(Instructions for the task)
Each line that includes "nocomprendo" must be copied from the records.

(Records supplied)
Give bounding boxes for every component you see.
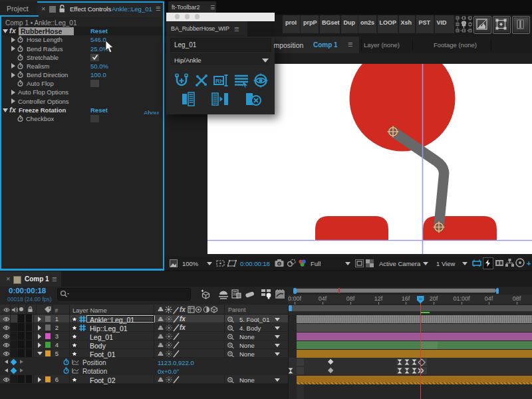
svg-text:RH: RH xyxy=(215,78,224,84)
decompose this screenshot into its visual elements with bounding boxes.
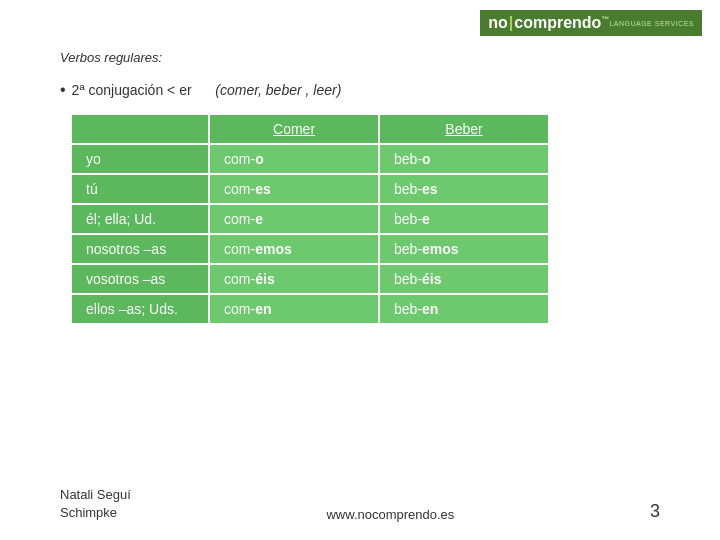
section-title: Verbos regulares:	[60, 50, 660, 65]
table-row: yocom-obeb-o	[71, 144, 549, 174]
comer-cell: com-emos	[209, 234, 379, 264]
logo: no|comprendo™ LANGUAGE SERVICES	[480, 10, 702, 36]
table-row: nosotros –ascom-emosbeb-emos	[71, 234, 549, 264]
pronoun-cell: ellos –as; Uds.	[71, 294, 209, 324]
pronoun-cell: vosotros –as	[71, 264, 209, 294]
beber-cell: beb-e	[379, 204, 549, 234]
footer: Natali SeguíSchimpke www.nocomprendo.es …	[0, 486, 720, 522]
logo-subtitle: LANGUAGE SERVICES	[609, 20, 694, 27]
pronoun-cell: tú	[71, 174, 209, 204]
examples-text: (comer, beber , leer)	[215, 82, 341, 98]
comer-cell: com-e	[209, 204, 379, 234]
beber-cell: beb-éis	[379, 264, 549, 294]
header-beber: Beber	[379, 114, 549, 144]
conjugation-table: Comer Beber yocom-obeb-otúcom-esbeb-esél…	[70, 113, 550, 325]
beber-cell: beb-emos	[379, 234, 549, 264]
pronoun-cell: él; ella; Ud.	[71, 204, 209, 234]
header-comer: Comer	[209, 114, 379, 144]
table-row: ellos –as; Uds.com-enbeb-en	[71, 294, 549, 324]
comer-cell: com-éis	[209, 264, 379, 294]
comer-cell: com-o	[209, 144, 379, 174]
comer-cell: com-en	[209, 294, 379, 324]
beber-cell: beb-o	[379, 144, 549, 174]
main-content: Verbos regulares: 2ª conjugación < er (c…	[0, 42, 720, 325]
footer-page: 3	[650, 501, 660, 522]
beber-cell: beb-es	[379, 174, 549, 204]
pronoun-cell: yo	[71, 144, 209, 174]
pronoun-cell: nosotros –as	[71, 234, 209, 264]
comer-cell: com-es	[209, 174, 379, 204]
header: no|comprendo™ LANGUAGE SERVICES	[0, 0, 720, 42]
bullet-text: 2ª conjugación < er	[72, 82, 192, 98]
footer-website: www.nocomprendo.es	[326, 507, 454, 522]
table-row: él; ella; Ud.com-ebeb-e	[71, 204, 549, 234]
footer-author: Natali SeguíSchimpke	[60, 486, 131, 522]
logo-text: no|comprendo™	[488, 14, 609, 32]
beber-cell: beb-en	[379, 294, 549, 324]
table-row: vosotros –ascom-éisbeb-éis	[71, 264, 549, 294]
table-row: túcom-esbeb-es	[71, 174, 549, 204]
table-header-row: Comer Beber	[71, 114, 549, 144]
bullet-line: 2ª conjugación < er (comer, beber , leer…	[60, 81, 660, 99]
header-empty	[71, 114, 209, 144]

(Answer section)
footer: Natali SeguíSchimpke www.nocomprendo.es …	[0, 486, 720, 522]
footer-website: www.nocomprendo.es	[326, 507, 454, 522]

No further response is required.